### INFORMATION
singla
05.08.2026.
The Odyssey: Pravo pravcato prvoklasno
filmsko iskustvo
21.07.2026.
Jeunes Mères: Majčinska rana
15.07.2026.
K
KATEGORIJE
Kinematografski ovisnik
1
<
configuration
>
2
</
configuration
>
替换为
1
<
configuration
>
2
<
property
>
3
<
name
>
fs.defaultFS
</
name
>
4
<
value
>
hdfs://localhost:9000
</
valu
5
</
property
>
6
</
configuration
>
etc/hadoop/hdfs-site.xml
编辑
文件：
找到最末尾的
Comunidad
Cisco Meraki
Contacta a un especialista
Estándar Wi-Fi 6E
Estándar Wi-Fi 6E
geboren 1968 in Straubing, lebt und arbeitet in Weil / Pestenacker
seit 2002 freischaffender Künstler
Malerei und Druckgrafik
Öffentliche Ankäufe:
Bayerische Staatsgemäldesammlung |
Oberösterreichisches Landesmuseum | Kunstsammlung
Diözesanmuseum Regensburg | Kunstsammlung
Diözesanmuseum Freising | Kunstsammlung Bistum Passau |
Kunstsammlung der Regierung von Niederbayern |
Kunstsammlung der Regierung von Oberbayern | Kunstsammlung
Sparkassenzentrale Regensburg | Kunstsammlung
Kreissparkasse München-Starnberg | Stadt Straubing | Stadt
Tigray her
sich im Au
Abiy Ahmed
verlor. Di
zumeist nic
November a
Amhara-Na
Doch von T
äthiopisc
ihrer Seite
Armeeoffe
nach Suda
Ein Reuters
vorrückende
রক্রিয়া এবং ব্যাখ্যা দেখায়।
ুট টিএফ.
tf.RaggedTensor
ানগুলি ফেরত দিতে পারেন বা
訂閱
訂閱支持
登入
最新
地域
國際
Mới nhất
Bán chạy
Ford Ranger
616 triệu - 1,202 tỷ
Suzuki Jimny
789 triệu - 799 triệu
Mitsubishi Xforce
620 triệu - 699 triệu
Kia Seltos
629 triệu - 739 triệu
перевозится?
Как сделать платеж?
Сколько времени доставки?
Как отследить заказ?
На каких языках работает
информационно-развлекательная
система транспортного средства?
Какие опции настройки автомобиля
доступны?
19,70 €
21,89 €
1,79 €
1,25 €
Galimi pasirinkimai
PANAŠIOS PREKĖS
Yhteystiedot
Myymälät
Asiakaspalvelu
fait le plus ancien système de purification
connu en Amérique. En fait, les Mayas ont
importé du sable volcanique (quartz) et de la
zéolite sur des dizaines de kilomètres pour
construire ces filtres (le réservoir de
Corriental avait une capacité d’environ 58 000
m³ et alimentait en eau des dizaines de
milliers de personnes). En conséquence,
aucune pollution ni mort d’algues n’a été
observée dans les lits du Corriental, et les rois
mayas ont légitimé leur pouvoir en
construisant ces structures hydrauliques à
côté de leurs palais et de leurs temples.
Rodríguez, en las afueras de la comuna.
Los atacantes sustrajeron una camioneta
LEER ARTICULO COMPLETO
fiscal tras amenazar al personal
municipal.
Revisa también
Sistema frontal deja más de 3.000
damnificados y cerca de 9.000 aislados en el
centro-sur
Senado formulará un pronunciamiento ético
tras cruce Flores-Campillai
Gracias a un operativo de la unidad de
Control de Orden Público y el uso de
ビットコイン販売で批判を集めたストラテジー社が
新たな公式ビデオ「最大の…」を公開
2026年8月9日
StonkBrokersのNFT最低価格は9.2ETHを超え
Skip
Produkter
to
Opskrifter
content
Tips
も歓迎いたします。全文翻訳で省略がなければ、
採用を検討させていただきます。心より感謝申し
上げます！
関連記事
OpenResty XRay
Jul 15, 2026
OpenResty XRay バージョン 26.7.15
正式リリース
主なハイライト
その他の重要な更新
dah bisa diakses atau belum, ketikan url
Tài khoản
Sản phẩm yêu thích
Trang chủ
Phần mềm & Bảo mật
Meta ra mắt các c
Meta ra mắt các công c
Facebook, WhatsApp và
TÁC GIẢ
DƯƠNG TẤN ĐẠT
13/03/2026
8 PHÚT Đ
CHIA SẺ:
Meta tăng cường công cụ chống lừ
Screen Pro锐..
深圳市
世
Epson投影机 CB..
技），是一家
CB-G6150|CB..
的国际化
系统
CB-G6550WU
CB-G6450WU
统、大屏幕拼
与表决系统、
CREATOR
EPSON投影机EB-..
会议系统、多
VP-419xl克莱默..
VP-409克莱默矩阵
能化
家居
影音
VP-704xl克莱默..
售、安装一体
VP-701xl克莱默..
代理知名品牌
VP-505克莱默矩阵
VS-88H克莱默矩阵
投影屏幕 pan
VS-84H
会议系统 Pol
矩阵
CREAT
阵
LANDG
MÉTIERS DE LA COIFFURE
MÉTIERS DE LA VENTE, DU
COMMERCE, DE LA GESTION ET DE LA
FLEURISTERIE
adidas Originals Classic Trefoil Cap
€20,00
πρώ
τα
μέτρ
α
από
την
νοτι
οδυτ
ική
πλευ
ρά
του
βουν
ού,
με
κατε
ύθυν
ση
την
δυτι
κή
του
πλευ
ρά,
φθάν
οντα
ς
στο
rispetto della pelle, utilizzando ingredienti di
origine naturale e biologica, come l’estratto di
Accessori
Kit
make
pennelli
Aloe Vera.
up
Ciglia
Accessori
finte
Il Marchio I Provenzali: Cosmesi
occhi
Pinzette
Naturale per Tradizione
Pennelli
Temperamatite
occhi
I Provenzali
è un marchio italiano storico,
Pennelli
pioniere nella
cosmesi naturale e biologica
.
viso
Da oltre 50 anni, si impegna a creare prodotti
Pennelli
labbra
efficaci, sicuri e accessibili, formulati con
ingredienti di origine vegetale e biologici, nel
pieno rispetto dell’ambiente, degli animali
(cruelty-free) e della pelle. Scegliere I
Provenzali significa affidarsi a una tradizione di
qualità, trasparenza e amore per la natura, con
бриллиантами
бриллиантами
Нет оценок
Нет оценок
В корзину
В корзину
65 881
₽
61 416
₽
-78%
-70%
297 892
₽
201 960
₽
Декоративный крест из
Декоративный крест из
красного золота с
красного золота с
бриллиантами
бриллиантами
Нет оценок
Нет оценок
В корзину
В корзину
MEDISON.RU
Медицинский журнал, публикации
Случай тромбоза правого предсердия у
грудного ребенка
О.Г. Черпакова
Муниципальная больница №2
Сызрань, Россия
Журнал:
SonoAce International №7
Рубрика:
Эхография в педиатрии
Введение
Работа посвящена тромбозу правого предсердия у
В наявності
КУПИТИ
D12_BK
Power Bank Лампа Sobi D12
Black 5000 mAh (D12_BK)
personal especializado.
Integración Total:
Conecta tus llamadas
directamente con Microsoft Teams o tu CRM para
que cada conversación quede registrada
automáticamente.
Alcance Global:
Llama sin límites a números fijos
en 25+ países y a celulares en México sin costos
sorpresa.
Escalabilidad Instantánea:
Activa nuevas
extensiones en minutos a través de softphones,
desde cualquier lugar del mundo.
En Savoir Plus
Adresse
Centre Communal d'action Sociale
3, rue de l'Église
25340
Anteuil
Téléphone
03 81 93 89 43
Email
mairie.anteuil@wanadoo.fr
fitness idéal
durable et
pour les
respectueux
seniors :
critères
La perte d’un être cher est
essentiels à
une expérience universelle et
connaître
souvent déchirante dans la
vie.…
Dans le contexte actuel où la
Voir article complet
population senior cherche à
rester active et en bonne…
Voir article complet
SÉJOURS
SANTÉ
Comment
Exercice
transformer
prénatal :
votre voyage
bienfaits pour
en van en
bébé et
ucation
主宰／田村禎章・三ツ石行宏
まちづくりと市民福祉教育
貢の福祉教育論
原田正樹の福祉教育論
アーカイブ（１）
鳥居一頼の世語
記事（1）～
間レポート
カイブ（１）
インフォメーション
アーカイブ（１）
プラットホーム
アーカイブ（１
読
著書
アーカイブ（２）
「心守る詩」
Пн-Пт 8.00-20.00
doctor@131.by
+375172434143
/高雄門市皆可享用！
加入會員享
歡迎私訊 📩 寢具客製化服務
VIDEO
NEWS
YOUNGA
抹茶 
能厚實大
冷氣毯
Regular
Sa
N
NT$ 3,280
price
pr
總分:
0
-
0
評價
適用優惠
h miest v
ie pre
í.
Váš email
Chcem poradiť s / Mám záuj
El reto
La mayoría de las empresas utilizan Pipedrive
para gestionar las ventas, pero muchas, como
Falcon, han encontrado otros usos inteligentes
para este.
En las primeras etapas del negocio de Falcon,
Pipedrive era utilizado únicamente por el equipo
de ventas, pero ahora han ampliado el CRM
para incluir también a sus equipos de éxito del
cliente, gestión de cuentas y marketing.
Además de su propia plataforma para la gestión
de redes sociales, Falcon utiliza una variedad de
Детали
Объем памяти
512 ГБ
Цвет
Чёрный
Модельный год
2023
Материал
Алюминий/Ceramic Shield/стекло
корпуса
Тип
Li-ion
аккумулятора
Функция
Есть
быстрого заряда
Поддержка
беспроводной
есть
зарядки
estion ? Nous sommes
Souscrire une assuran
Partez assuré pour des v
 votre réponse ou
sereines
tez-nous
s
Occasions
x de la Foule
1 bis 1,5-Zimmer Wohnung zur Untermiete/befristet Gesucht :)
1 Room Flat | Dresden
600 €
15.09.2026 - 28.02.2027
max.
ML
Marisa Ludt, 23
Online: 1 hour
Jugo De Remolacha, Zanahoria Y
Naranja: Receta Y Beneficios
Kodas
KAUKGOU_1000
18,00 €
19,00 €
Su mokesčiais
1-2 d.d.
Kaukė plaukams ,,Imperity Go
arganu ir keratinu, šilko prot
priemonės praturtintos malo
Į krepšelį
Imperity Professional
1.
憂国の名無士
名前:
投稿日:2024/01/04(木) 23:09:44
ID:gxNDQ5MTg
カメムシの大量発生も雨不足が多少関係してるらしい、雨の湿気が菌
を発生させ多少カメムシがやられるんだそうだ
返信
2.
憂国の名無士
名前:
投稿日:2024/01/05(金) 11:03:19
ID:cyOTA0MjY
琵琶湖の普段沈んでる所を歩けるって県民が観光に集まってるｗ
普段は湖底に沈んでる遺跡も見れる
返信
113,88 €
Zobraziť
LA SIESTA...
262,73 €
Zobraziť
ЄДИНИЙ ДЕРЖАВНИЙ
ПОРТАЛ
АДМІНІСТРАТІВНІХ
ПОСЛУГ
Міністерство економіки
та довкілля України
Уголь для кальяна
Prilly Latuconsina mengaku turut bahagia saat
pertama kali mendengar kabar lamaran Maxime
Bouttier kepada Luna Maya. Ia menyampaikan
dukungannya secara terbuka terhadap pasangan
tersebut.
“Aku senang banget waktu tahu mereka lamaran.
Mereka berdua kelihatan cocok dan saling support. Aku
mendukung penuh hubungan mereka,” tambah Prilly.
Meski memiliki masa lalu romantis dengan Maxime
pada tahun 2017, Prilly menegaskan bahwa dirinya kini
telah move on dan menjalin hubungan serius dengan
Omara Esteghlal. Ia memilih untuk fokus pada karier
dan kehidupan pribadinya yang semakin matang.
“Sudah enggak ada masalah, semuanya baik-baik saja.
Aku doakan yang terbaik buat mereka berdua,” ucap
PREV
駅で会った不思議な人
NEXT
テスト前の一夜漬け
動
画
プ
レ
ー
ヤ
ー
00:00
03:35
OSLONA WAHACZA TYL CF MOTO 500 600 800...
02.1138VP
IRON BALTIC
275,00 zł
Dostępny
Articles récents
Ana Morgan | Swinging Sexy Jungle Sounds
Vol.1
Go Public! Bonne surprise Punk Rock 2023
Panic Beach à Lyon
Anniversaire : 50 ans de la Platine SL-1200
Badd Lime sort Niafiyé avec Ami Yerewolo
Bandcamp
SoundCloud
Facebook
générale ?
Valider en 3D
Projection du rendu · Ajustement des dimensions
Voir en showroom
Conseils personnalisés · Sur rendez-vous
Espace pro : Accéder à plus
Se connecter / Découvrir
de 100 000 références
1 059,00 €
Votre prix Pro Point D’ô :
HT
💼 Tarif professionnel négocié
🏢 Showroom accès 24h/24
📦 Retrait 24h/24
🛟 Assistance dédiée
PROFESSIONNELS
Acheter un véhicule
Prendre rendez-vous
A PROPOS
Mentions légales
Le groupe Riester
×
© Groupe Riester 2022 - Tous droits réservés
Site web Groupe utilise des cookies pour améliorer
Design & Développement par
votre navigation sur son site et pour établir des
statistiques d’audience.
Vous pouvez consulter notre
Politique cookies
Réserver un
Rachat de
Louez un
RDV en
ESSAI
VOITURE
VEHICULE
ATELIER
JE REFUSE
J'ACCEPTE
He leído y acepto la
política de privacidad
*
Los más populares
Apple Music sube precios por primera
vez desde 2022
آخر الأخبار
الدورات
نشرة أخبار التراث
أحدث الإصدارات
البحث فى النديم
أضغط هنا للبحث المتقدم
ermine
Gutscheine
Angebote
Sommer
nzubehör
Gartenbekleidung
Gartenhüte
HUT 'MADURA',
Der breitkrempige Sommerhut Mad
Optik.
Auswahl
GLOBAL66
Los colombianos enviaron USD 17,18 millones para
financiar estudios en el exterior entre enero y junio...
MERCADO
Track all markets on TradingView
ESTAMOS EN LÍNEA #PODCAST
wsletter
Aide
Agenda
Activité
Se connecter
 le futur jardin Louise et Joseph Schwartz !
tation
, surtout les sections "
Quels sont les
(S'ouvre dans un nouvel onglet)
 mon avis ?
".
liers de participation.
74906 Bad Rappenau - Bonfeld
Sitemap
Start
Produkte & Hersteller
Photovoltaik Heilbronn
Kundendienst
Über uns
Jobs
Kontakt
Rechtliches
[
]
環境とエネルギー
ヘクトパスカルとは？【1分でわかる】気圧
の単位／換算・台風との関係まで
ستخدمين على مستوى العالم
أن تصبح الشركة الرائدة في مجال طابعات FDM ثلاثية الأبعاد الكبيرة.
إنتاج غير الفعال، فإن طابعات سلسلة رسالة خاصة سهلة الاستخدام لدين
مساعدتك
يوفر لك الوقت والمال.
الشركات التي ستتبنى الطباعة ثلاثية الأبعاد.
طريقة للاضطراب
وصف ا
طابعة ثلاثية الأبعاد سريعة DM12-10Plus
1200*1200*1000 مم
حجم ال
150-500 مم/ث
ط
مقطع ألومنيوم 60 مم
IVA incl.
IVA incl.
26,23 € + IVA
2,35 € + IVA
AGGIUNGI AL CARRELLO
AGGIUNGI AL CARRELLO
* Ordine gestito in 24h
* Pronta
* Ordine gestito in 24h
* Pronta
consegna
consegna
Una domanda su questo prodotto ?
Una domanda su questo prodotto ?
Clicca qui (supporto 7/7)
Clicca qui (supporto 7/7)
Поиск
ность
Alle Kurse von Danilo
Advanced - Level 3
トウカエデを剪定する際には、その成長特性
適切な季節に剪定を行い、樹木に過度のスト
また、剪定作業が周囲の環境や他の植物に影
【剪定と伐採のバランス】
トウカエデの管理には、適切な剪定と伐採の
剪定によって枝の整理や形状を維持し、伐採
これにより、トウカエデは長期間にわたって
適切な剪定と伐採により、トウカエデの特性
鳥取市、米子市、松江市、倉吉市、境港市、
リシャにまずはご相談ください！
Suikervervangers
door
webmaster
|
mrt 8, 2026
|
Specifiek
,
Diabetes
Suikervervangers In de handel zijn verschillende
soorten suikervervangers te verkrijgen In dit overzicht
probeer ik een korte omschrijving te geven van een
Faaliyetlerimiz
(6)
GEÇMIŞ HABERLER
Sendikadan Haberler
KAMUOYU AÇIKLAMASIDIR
######
*WHAT IS NEEDED*:
Only lines holding the word "XRay" are wanted, so copy each of them from the records above.

*YOUR SOLUTION*:
OpenResty XRay
OpenResty XRay バージョン 26.7.15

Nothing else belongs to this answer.